1. It gives the reader useful scientific facts! It’s important for children to understand that when they see a photo like this, the penguins are NOT typically trying to eat their babies’ heads. (I say typically, because we’ve got to be open to the possibility of zombie penguins.) They regurgitate their partially digested fish and squid bits into their children’s mouths. It’s not gross. It’s SCIENCE.
2. This book points out that there’s more to penguin habitats than frozen tundra. Ever heard of the Galapagos Islands? FACT: it’s warm there. FACT: Penguins live there. FACT: Charles Darwin was all up in the Galapagos Islands. FACT: Darwin = Science.
3. Tobogganing is FUN. Seriously. If you could travel faster sliding around on your belly than you could walking, wouldn’t you slide everywhere? The correct answer is YES, OBVIOUSLY.
4. This book encourages penguin-like behavior! “But here’s a surprise for me and for you- penguins do lots of things that you can do too!”
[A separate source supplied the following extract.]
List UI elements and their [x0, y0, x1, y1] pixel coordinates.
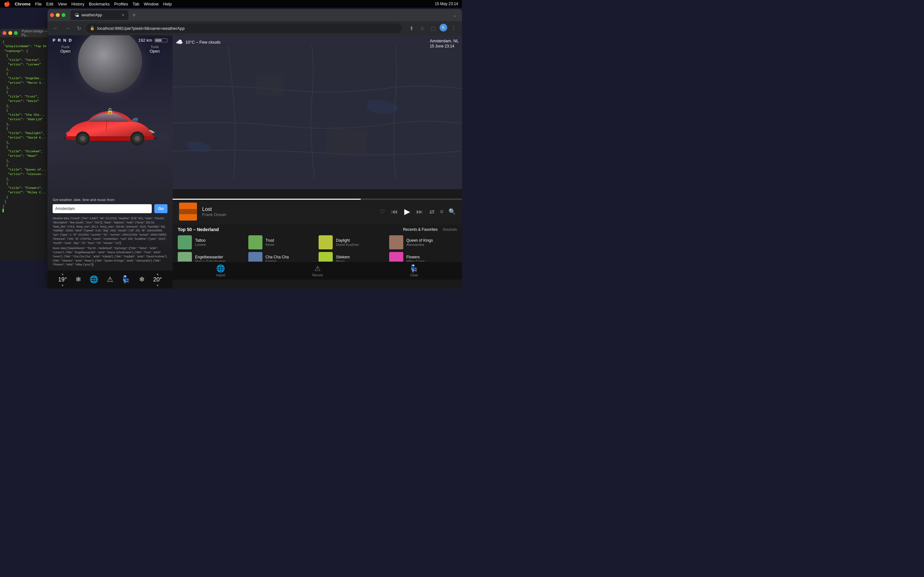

Imagination is a wonderful thing, and this book is an exercise in hypothetical thinking and whimsy. There truly ARE lots of things penguins can do that I can do too… But not everything should be attempted. Please, learn from my mistakes!
1. Do not, under any circumstances, attempt to feed a youngster partially digested fish. Particularly if this child is not your offspring.
2. Not ALL beaches have penguins. Don’t waste your day at the beach trying to hunt them down. Odds are very good you are NOT on the Galapagos Islands.
3. Belly tobogganing is not the most efficient form of human travel, and should be avoided in an office environment. It will land you in an awkward meeting with HR. Also, rug burn.
I sincerely hope that all of you bookworms will procure your own copies of If I Were a Penguin. So much goodness to be had. So many lessons to be learned. Tell me. Have any of you learned valuable life lessons from children’s books? Please. Share them with the class so that we may all benefit from your wisdom.